= Your objective =
Type the entries out once more. Match them exactly.

= Data for the task =
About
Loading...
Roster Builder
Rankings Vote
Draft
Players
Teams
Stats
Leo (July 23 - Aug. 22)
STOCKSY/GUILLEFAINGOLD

= Answer section =
About
Loading...
Roster Builder
Rankings Vote
Draft
Players
Teams
Stats
Leo (July 23 - Aug. 22)
STOCKSY/GUILLEFAINGOLD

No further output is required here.